You’re right, pallygirl. You are completely, totally right.

Flying Mouse
Flying Mouse
10 years ago

Damn. I know I closed that second blockquote. WordPress gods, why do you punish me?

Argenti Aertheri
10 years ago

You may’ve closed it, but you didn’t open it 🙂

WordPress apparently wanted a > for breakfast.

Flying Mouse
Flying Mouse
10 years ago

🙂

kittehserf
10 years ago

That Blockquote Mammoth is such a tease.

pallygirl
pallygirl
10 years ago

Yeah, I’m sensitive to people minimising abuse that occurred to them, because so often we’re told that we’re mistaken, or catastrophising, or attention seeking. It is so important to realise that if it feels like abuse, then it probably bloody well is. And not just the abuser does this. This is why it is so important to believe people who say “I think I’m experiencing abuse/bullying/harassment” because the situation is likely to have been bad for a long time before anyone comes to us and says something.

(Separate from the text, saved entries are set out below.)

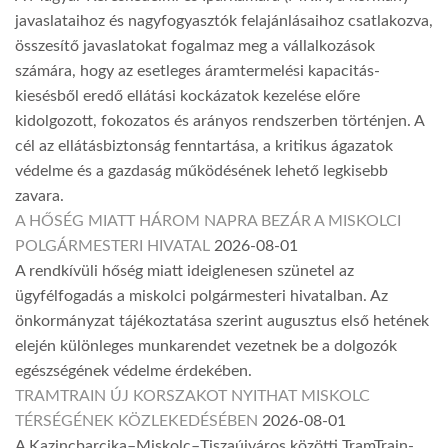
javaslataihoz és nagyfogyasztók felajánlásaihoz csatlakozva,
összesítő javaslatokat fogalmaz meg a vállalkozások
számára, hogy az esetleges áramtermelési kapacitás-
kiesésből eredő ellátási kockázatok kezelése előre
kidolgozott, fokozatos és arányos rendszerben történjen. A
cél az ellátásbiztonság fenntartása, a kritikus ágazatok
védelme és a gazdaság működésének lehető legkisebb
zavara.
A HŐSÉG MIATT HÁROM NAPRA BEZÁR A MISKOLCI
POLGÁRMESTERI HIVATAL
2026-08-01
A rendkívüli hőség miatt ideiglenesen szünetel az
ügyfélfogadás a miskolci polgármesteri hivatalban. Az
önkormányzat tájékoztatása szerint augusztus első hetének
elején különleges munkarendet vezetnek be a dolgozók
egészségének védelme érdekében.
TRAMTRAIN ÚJ KORSZAKOT NYITHAT MISKOLC
TÉRSÉGÉNEK KÖZLEKEDÉSÉBEN
2026-08-01
A Kazincbarcika–Miskolc–Tiszaújváros közötti TramTrain-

And no abuse is good. And all abuse has negative effects on the person experiencing it.

Once we realise abuse for what it is, then we can make decisions, and start healing. And start trusting our own judgements again – which is something that abusers are really good at, making us distrust our own feelings about something. This, I have found, is one of the hardest things to get back: start trusting ourselves (beliefs, feelings) again.

Smitty
Smitty
10 years ago

A family member that I told about the emotional/mental spousal abuse I was experiencing, for years, always minimized it – “you don’t have it so bad” and so forth. It took me years to realize that, in fact, that this family member was and always had been emotionally abusive to me. Outta there.

lilaberry
lilaberry
9 years ago

i love it when i’m at the grocery store and all the men are cowering in fear at my femininity! FEAR ME, MALE POPULATION!

R
R
8 years ago

“I remember just staring at him blankly and then asking him if he honestly did not understand why it might be a stupid idea for a 5’0″ woman to angrily confront a strange man who is following her after dark in a relatively deserted area?”

What an asshole. I don’t confront guys who behave badly on the bus/subway because they’re drunk or obviously unhinged and I didn’t want them to lash out. I certainly wouldn’t confront a guy if I was alone with him.

“When you guys are getting treated this way, what race is the perpetrator?”

White dudes, 98% of the time. I’m white and I live in a racially diverse city (Toronto). Almost all of it was while I was walking to and from my high school, or around other locations in my childhood neighborhood. I’d never experienced any harassment based on my gender until I grew breasts, and then it seemed to be open season. And what was really gross and upsetting was that most of it was coming from men old enough to be my dad. Except for my breasts, I looked really young for my age, and I always had a backpack and school books, so they must have known they were harassing an underage girl. Since I moved away from that neighborhood, I don’t get harassed more than once or twice a year.